»»

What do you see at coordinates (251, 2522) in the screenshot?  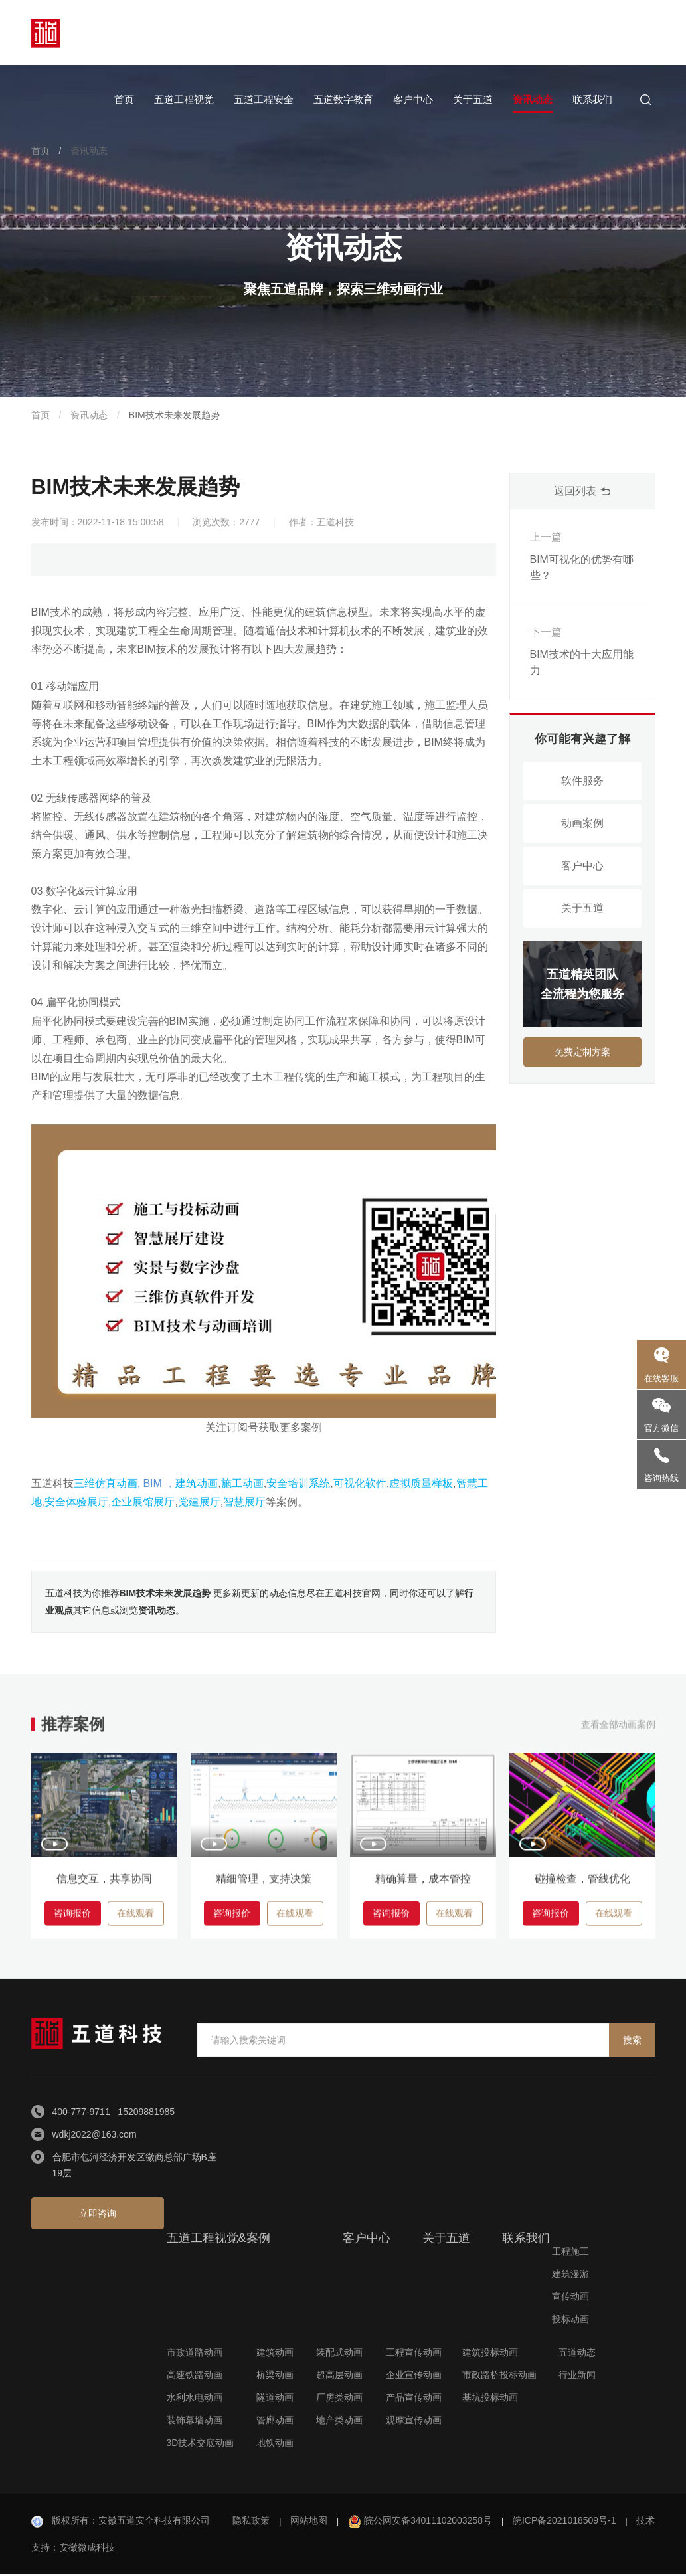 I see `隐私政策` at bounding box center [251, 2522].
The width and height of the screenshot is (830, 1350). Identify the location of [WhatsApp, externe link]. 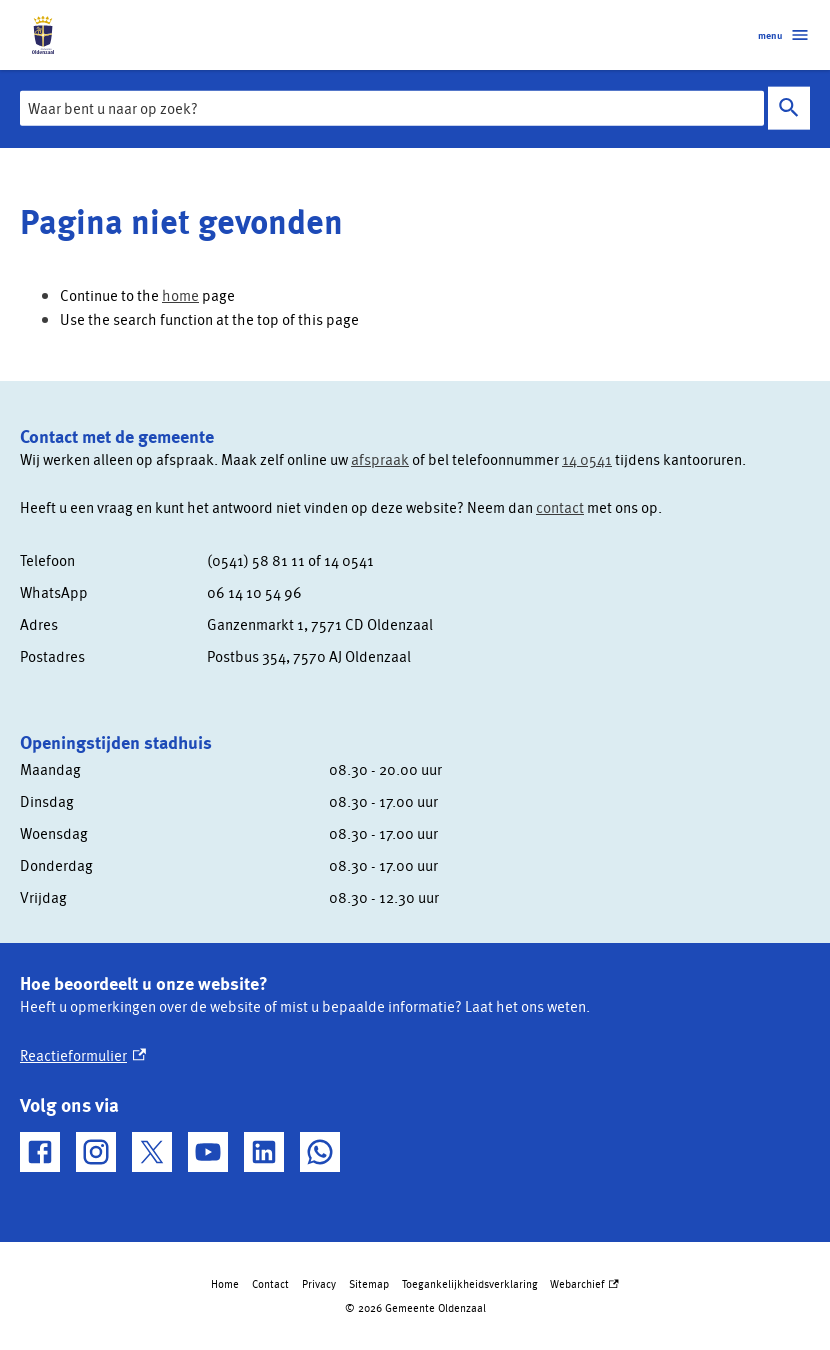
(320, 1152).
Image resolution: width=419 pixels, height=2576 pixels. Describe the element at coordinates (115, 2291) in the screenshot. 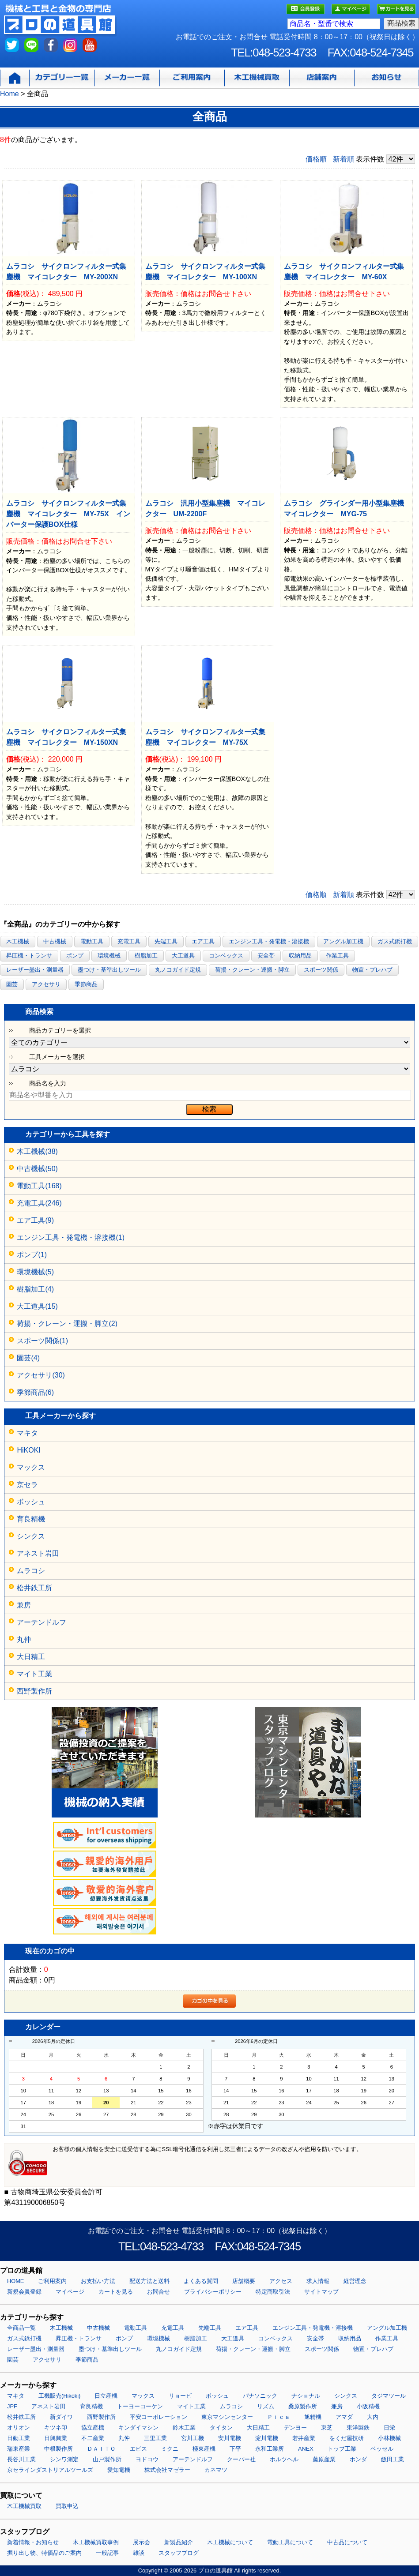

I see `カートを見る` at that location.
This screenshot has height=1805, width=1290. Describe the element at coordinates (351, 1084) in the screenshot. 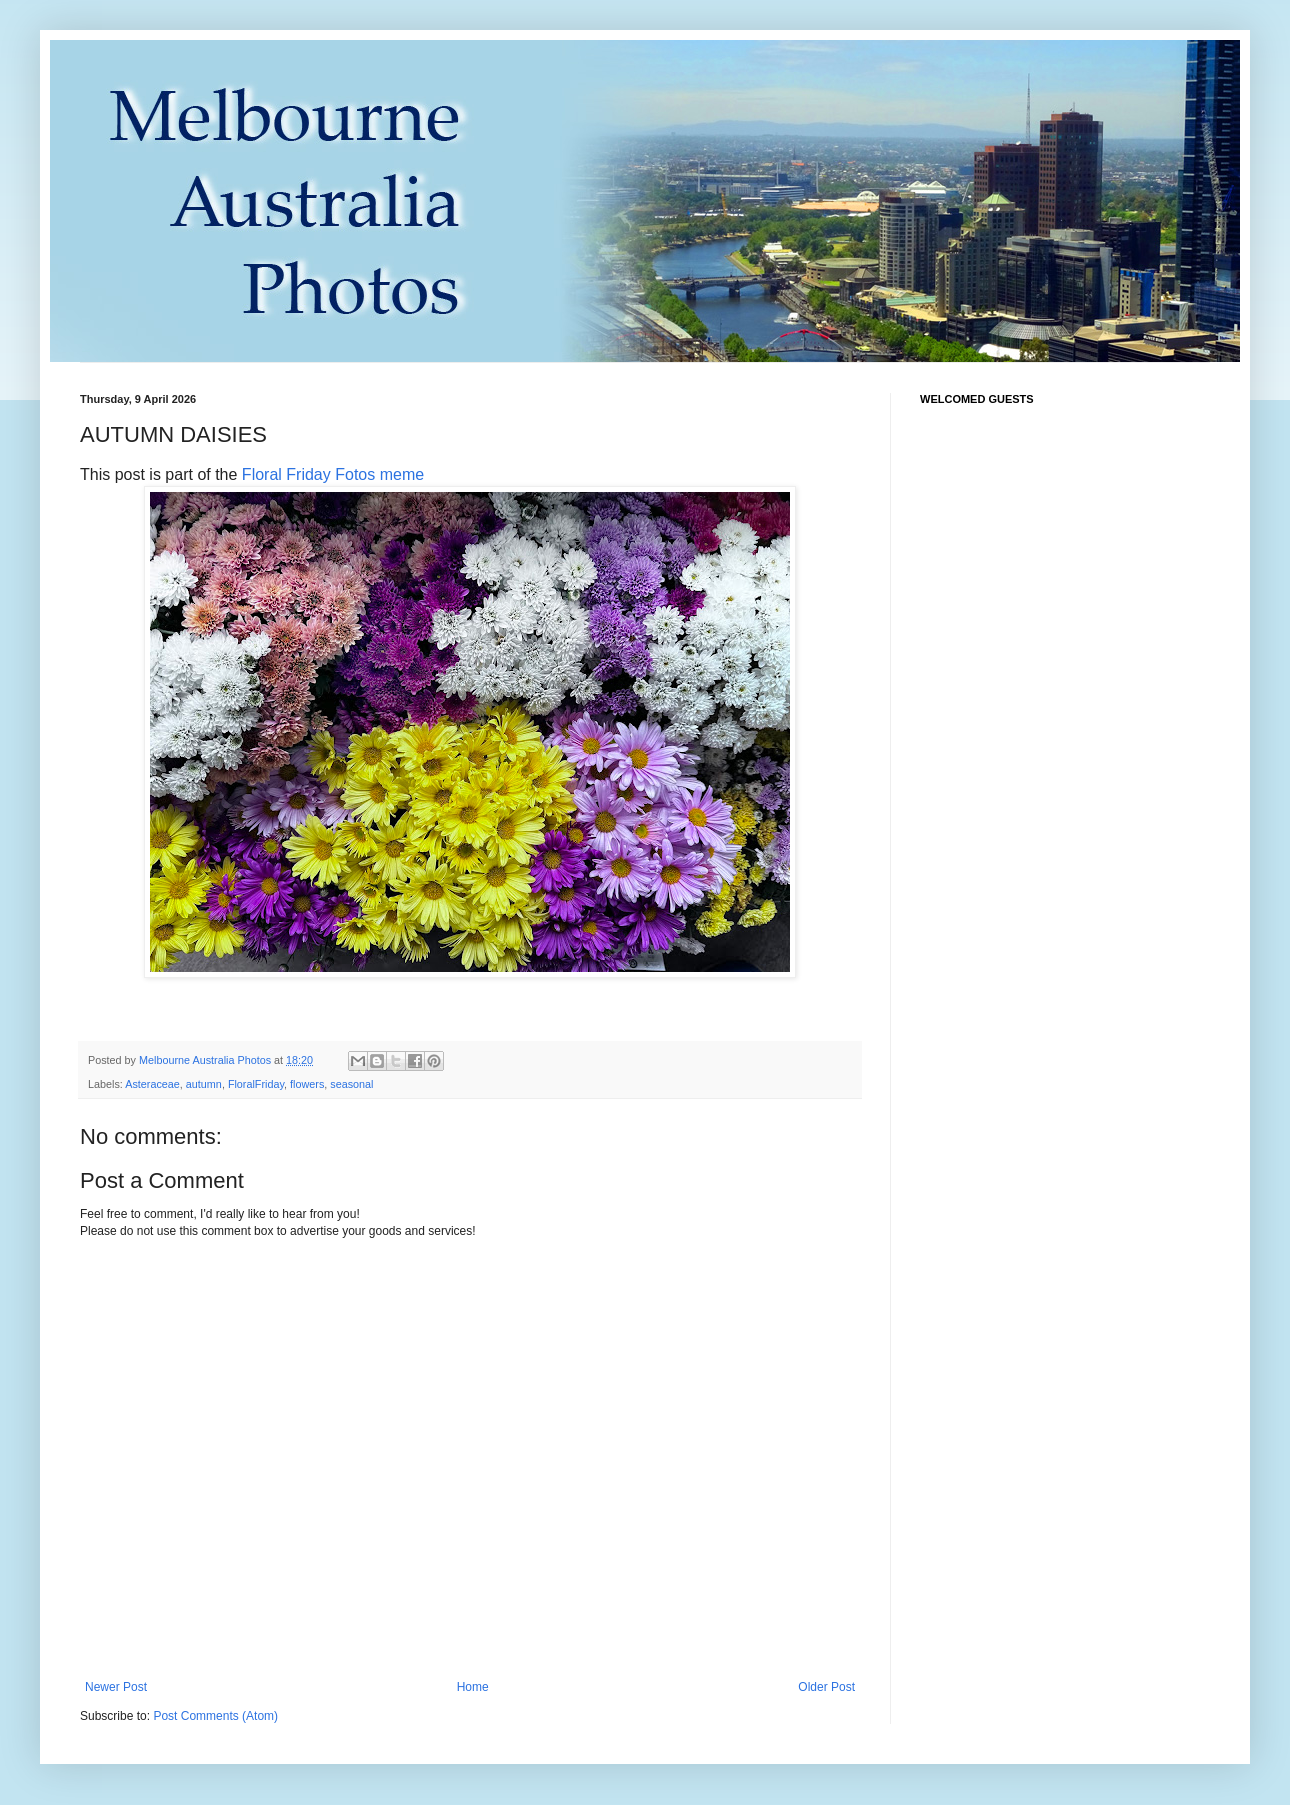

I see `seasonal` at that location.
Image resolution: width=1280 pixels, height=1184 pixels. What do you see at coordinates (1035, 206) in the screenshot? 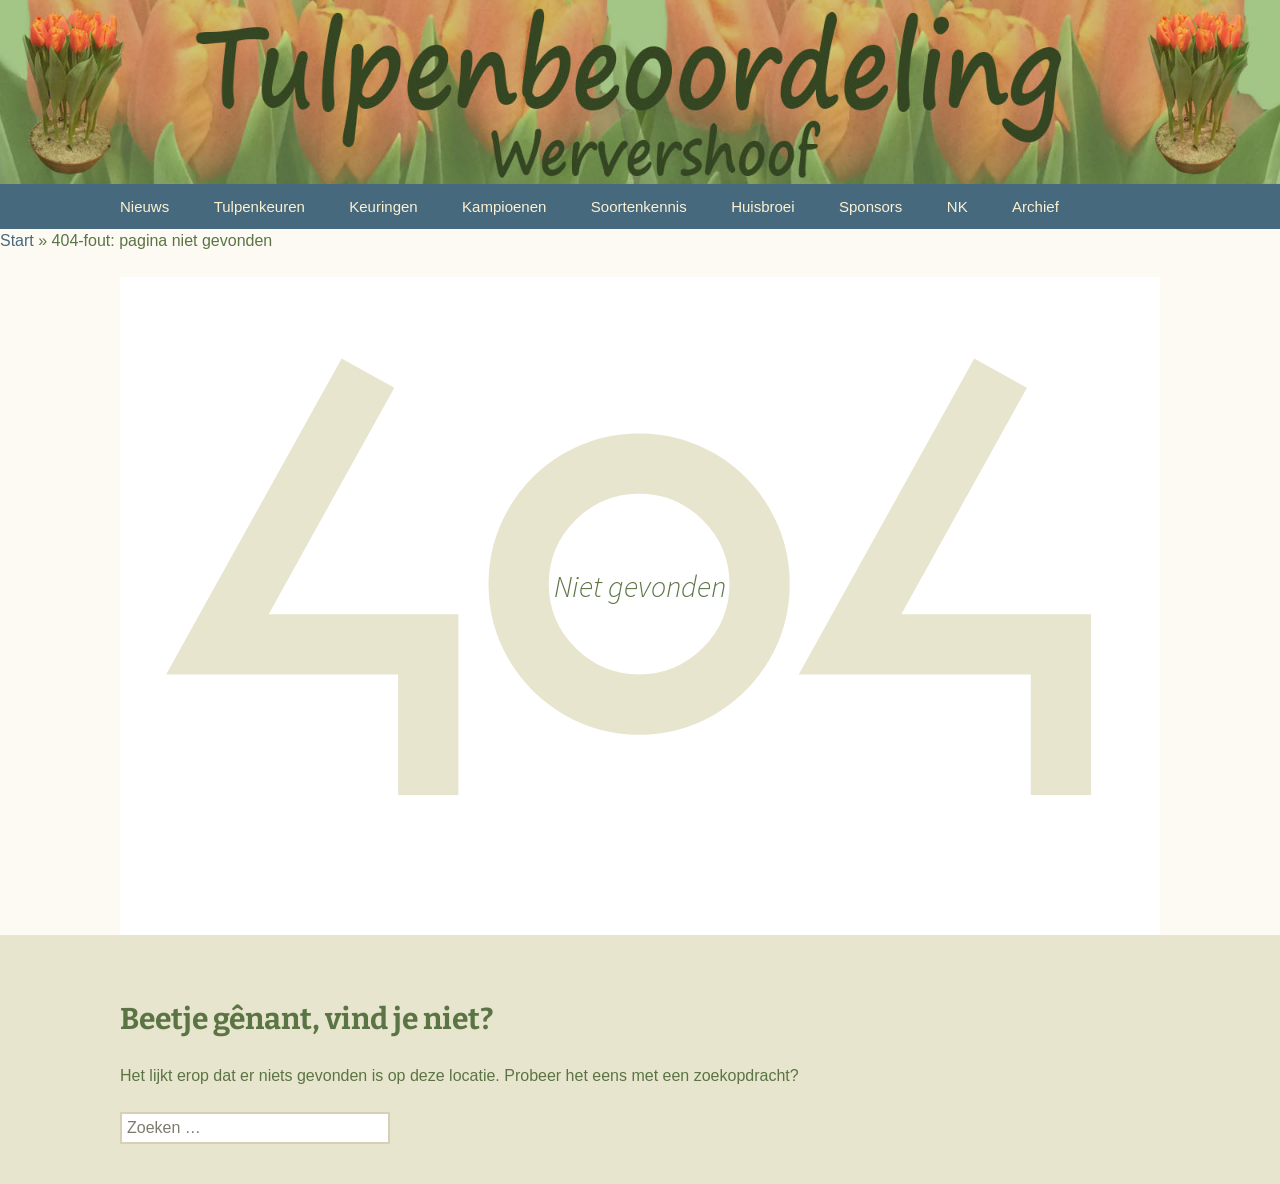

««

» **Problem to solve**: Once the line with "This screenshot has" is found, write out that line and every later line of the listing above exactly, through the last one, and skip any pictures.

» **Completed task**:
This screenshot has height=1805, width=1290. Describe the element at coordinates (351, 1084) in the screenshot. 

I see `seasonal` at that location.
Image resolution: width=1280 pixels, height=1184 pixels. What do you see at coordinates (1035, 206) in the screenshot? 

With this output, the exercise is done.